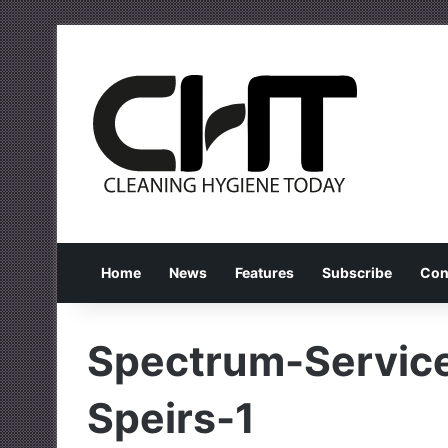
Home
News
Features
Subscribe
Con
Spectrum-Service
Speirs-1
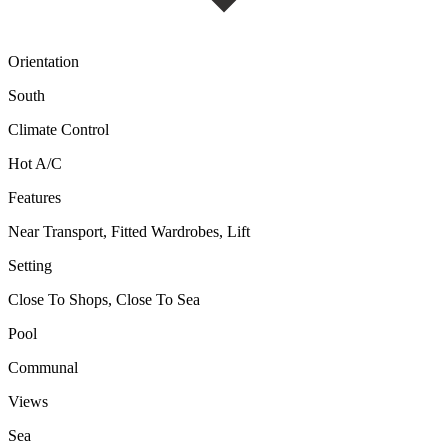
Orientation
South
Climate Control
Hot A/C
Features
Near Transport, Fitted Wardrobes, Lift
Setting
Close To Shops, Close To Sea
Pool
Communal
Views
Sea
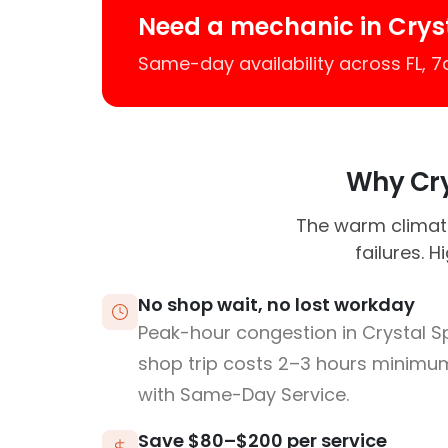
Need a mechanic in Crys
Same-day availability across FL, 
Why Crys
The warm climate
failures. 
No shop wait, no lost workday
Peak-hour congestion in Crystal S
shop trip costs 2–3 hours minim
with Same-Day Service.
Save $80–$200 per service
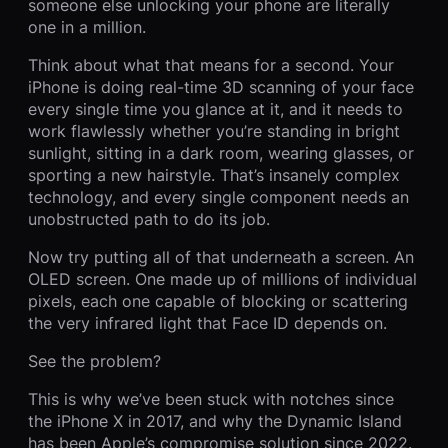
someone else unlocking your phone are literally
one in a million.
Think about what that means for a second. Your
iPhone is doing real-time 3D scanning of your face
every single time you glance at it, and it needs to
work flawlessly whether you’re standing in bright
sunlight, sitting in a dark room, wearing glasses, or
sporting a new hairstyle. That’s insanely complex
technology, and every single component needs an
unobstructed path to do its job.
Now try putting all of that underneath a screen. An
OLED screen. One made up of millions of individual
pixels, each one capable of blocking or scattering
the very infrared light that Face ID depends on.
See the problem?
This is why we’ve been stuck with notches since
the iPhone X in 2017, and why the Dynamic Island
has been Apple’s compromise solution since 2022.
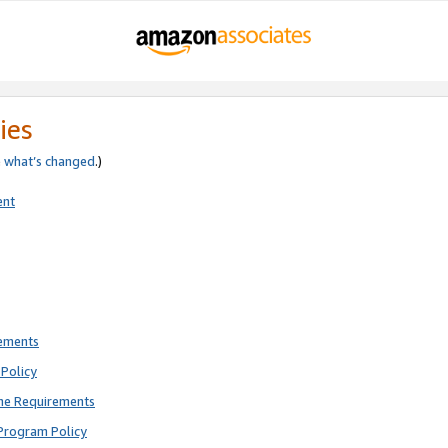
ies
e
what’s changed
.)
ent
rements
Policy
ne Requirements
Program Policy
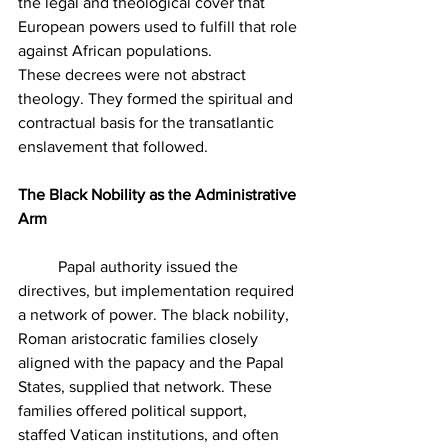
the legal and theological cover that 
European powers used to fulfill that role 
against African populations.
These decrees were not abstract 
theology. They formed the spiritual and 
contractual basis for the transatlantic 
enslavement that followed.
The Black Nobility as the Administrative 
Arm
	Papal authority issued the 
directives, but implementation required 
a network of power. The black nobility, 
Roman aristocratic families closely 
aligned with the papacy and the Papal 
States, supplied that network. These 
families offered political support, 
staffed Vatican institutions, and often 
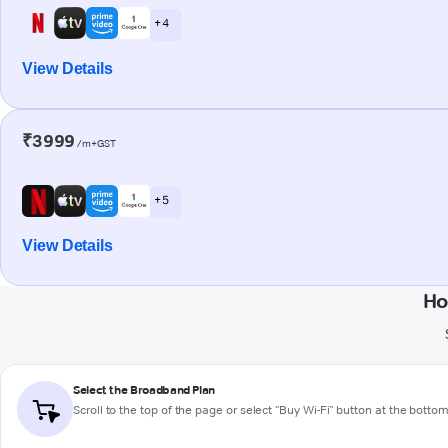
+ 4
View Details
₹3999
/m+GST
+ 5
View Details
Ho
Select the Broadband Plan
Scroll to the top of the page or select "Buy Wi-Fi" button at the botto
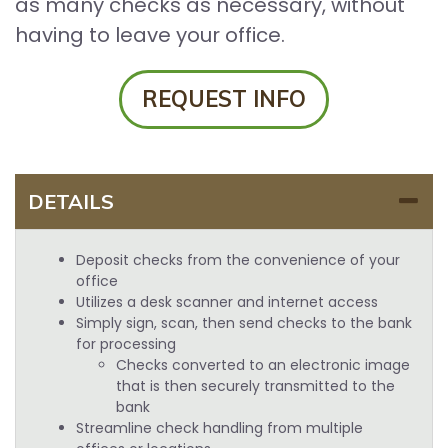
as many checks as necessary, without
having to leave your office.
REQUEST INFO
DETAILS
Deposit checks from the convenience of your
office
Utilizes a desk scanner and internet access
Simply sign, scan, then send checks to the bank
for processing
Checks converted to an electronic image
that is then securely transmitted to the
bank
Streamline check handling from multiple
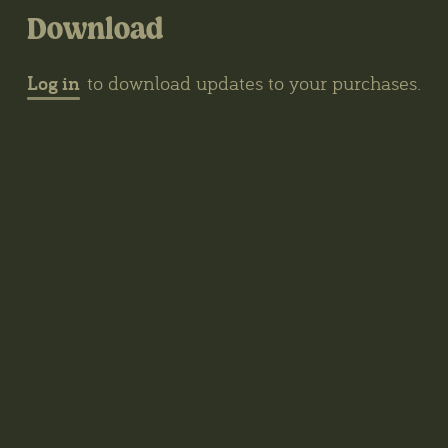
Download
Log in
to download updates to your purchases.
Contacts
The Biotope, Kerklaan 30, Haren, The
Netherlands
wybren@thegrove3d.com
News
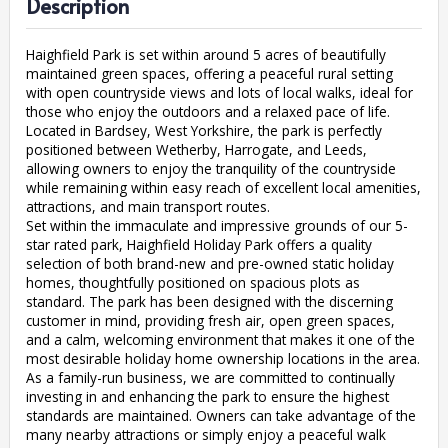
Description
Haighfield Park is set within around 5 acres of beautifully
maintained green spaces, offering a peaceful rural setting
with open countryside views and lots of local walks, ideal for
those who enjoy the outdoors and a relaxed pace of life.
Located in Bardsey, West Yorkshire, the park is perfectly
positioned between Wetherby, Harrogate, and Leeds,
allowing owners to enjoy the tranquility of the countryside
while remaining within easy reach of excellent local amenities,
attractions, and main transport routes.
Set within the immaculate and impressive grounds of our 5-
star rated park, Haighfield Holiday Park offers a quality
selection of both brand-new and pre-owned static holiday
homes, thoughtfully positioned on spacious plots as
standard. The park has been designed with the discerning
customer in mind, providing fresh air, open green spaces,
and a calm, welcoming environment that makes it one of the
most desirable holiday home ownership locations in the area.
As a family-run business, we are committed to continually
investing in and enhancing the park to ensure the highest
standards are maintained. Owners can take advantage of the
many nearby attractions or simply enjoy a peaceful walk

^^^^

YOUR TASK: Retype the lines exactly as they appear, beginning with the line that contains "that is then securely transmitted to the" and ending with the final line of the entries, and omit the pictures.

TASK ANSWER:
that is then securely transmitted to the
bank
Streamline check handling from multiple
Download
Log in
to download updates to your purchases.
Contacts
The Biotope, Kerklaan 30, Haren, The
Netherlands
wybren@thegrove3d.com
News
Description
Haighfield Park is set within around 5 acres of beautifully
maintained green spaces, offering a peaceful rural setting
with open countryside views and lots of local walks, ideal for
those who enjoy the outdoors and a relaxed pace of life.
Located in Bardsey, West Yorkshire, the park is perfectly
positioned between Wetherby, Harrogate, and Leeds,
allowing owners to enjoy the tranquility of the countryside
while remaining within easy reach of excellent local amenities,
attractions, and main transport routes.
Set within the immaculate and impressive grounds of our 5-
star rated park, Haighfield Holiday Park offers a quality
selection of both brand-new and pre-owned static holiday
homes, thoughtfully positioned on spacious plots as
standard. The park has been designed with the discerning
customer in mind, providing fresh air, open green spaces,
and a calm, welcoming environment that makes it one of the
most desirable holiday home ownership locations in the area.
As a family-run business, we are committed to continually
investing in and enhancing the park to ensure the highest
standards are maintained. Owners can take advantage of the
many nearby attractions or simply enjoy a peaceful walk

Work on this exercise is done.